# Your assignment
Restate word for word the material below, starting at the line that contains "Résultats du bac à Barjac" and stopping after the last line; skip pictures.

________

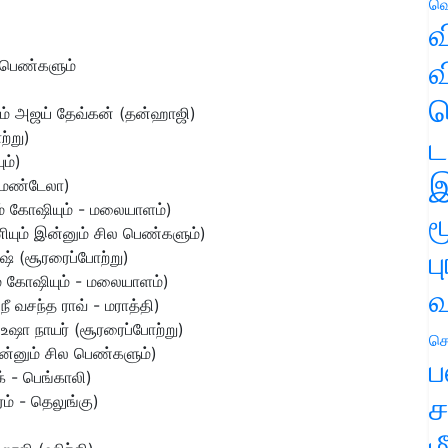
வெ
வ
வ
ல பெண்களும்
ஹ
்றும் அஜய் தேவ்கன் (தன்ஹாஜி)
்று)
ட
ம்)
இ
(மண்டேலா)
ம் கோஷியும் - மலையாளம்)
ம
னியும் இன்னும் சில பெண்களும்)
ப
ஷ் (சூரரைப்போற்று)
ம் கோஷியும் - மலையாளம்)
வ
ீ வசந்த ராவ் - மராத்தி)
உஷா நாயர் (சூரரைப்போற்று)
செ
் இன்னும் சில பெண்களும்)
ப
க் - பெங்காலி)
ச
் - தெலுங்கு)
ம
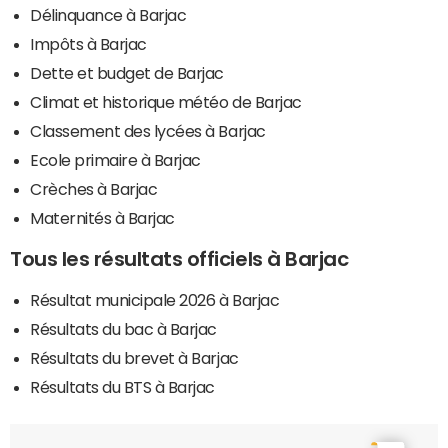
Délinquance à Barjac
Impôts à Barjac
Dette et budget de Barjac
Climat et historique météo de Barjac
Classement des lycées à Barjac
Ecole primaire à Barjac
Crèches à Barjac
Maternités à Barjac
Tous les résultats officiels à Barjac
Résultat municipale 2026 à Barjac
Résultats du bac à Barjac
Résultats du brevet à Barjac
Résultats du BTS à Barjac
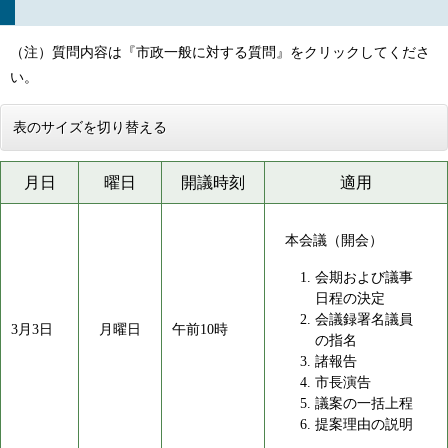
（注）質問内容は『市政一般に対する質問』をクリックしてくださ
い。
表のサイズを切り替える
月日
曜日
開議時刻
適用
本会議（開会）
会期および議事
日程の決定
会議録署名議員
3月3日
月曜日
午前10時
の指名
諸報告
市長演告
議案の一括上程
提案理由の説明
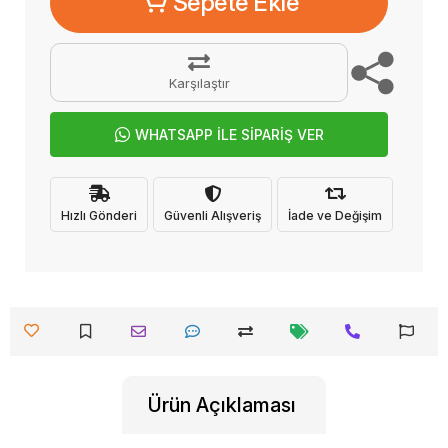
Sepete Ekle
Karşılaştır
WHATSAPP İLE SİPARİŞ VER
Hızlı Gönderi
Güvenli Alışveriş
İade ve Değişim
Ürün Açıklaması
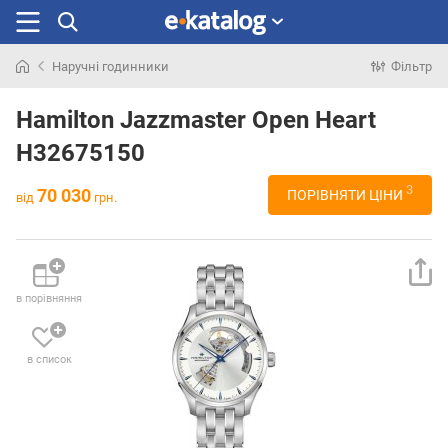
Наручні годинники
Фільтр
Шукали
раніше
Hamilton Jazzmaster Open Heart
H32675150
3
70 030
ПОРІВНЯТИ ЦІНИ
від
грн.
в порівняння
в список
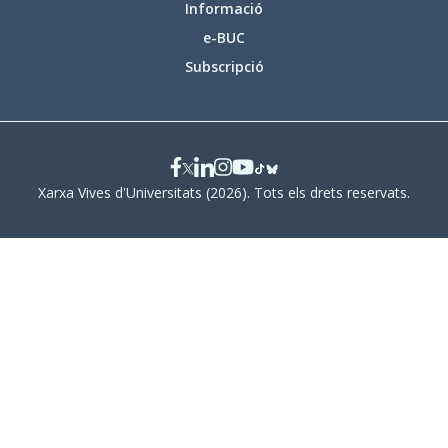
Informació
e-BUC
Subscripció
Xarxa Vives d'Universitats (2026). Tots els drets reservats.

________

# Response
Résultats du bac à Barjac
Résultats du brevet à Barjac
Résultats du BTS à Barjac
（注）質問内容は『市政一般に対する質問』をクリックしてくださ
い。
表のサイズを切り替える
月日
曜日
開議時刻
適用
本会議（開会）
会期および議事
日程の決定
会議録署名議員
3月3日
月曜日
午前10時
の指名
諸報告
市長演告
議案の一括上程
提案理由の説明
Sepete Ekle
Karşılaştır
WHATSAPP İLE SİPARİŞ VER
Hızlı Gönderi
Güvenli Alışveriş
İade ve Değişim
Ürün Açıklaması
Наручні годинники
Фільтр
Шукали
раніше
Hamilton Jazzmaster Open Heart
H32675150
3
70 030
ПОРІВНЯТИ ЦІНИ
від
грн.
в порівняння
в список
Informació
e-BUC
Subscripció
Xarxa Vives d'Universitats (2026). Tots els drets reservats.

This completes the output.